Юрий Иванович начинал прощаться; гуще становился снег за окном, в больничке темнело. Мужик, сосед деда, глядел в окно, там в пелене исчезали шапки кладбищенских сосен. Дед поворачивался на кровати, тянулся лицом за уходящим внуком.
Он шел в другую мужскую палату за Калерией Петровной. Здоровался за руку с ее отцом, бывшим до болезни лесничим. Рассказывали, он любил, чтобы за ним на охоте носили ружье, поносишь, так проси леса хоть на две избы. Лесничий первым подхватывал его руку, благодарил за посещение, довольный случаем уязвить соседа, кассира черемискинского совхоза, бобыля, к которому не ходили и который дразнил лесничего, видом барина, шуточками вроде «крупных нет, а мелкие по рубашке ползают». Лесничий был человеком без содержания, как позже понял Юрий Иванович; в больничке наедине с собой лесничий скучал и поминутно занимался своими усами, вздувая их или трогая пальцем, это бессмысленное движение успокаивало его, так успокаивается женщина, коснувшись руками головы, пусть жест ничегошеньки не меняет в прическе. На его тумбочке, застеленной крахмальной салфеткой, лежали яблоки, лежала книга, тяжелая, как шкатулка, и открывал ее мальчик, как шкатулку, отводя тяжелую обложку с выдавленным медальоном. Распахивался яркий фронтиспис, красавица в малиновом бархатном платье, сама как большой цветок. Движение рукой — новая иллюстрация под матовым листом папиросной бумаги. Юрий Иванович легонько дунет на лист, он затрепещет, зазвенит, и обнажится край летнего луга. Тут же на тумбочке Юрий Иванович впервые увидел подстаканник. Стакан с хорошим, винно-красного цвета чаем горел вставленный как в фонарь в серебряную резную посудинку на ножках-шариках.
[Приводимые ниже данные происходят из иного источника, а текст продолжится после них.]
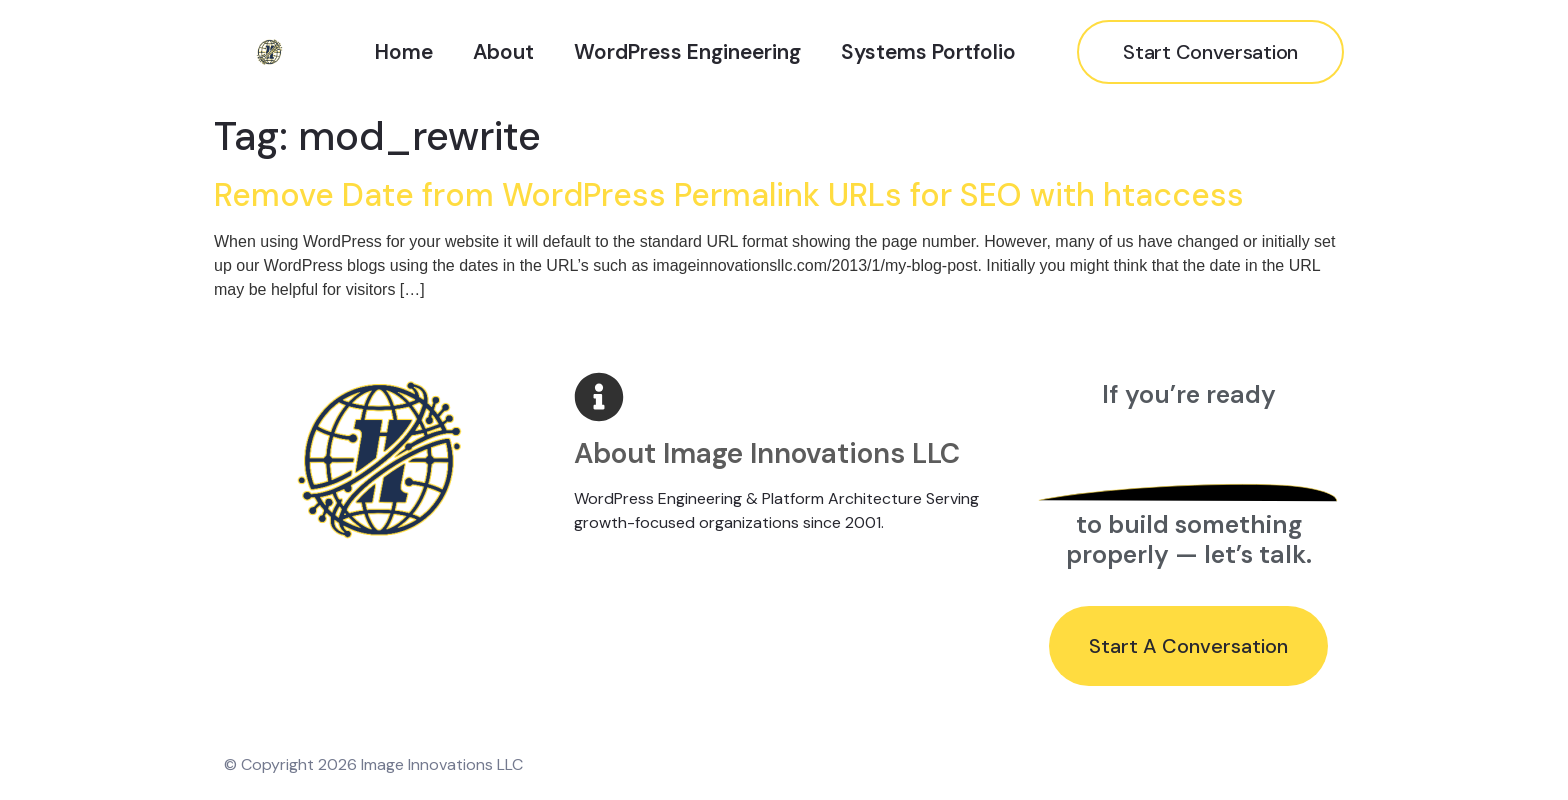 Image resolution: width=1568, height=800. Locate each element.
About (503, 51)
Так прожил он до середины зимы, с утра с радостным трепетом ожидая, как пойдут они с Калерией Петровной берегом пруда, правя на черневшие в снегах тополя, посаженные в тридцатых годах Федором Григорьевичем, как заговорят с рыбаком, снимут варежки и потрогают красный лоскуток задубевшего на морозе окунька. Для девушки также радостны были эти полчаса в отдалении от всего, что содержало тяготы ее жизни: впереди больничка, позади душная школа с ее учительской, с начетчиком-директором, и дом с заботами, ведь они в ту зиму жили семейно с Лохматым. Юрий Иванович был счастлив и верил в дедово выздоровление. Полнота первого чувства делала его слепым. И во снах он видел улыбку Калерии Петровны, колечки легких волос на шее.